INSTRUCTIONS FOR THE TASK: Give as output the line that contains "Pengguna Jasa Bukukita.com", followed by every remaining line of the entries, unchanged and with nothing added.

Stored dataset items
-- Opening Marker --

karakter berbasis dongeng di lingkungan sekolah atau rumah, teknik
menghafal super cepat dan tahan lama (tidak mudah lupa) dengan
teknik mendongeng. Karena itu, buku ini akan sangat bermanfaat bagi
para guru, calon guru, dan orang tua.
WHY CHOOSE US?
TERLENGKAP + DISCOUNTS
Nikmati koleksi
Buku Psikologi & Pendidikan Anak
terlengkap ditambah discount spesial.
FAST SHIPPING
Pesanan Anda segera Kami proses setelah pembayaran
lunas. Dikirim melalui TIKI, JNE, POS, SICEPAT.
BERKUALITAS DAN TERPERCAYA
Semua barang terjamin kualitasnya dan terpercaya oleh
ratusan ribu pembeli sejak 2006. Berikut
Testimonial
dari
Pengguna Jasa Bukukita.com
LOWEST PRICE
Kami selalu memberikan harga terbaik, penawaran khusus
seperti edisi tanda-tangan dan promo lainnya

-- Closing Marker --

ANSWER TO THIS TASK:
Pengguna Jasa Bukukita.com
LOWEST PRICE
Kami selalu memberikan harga terbaik, penawaran khusus
seperti edisi tanda-tangan dan promo lainnya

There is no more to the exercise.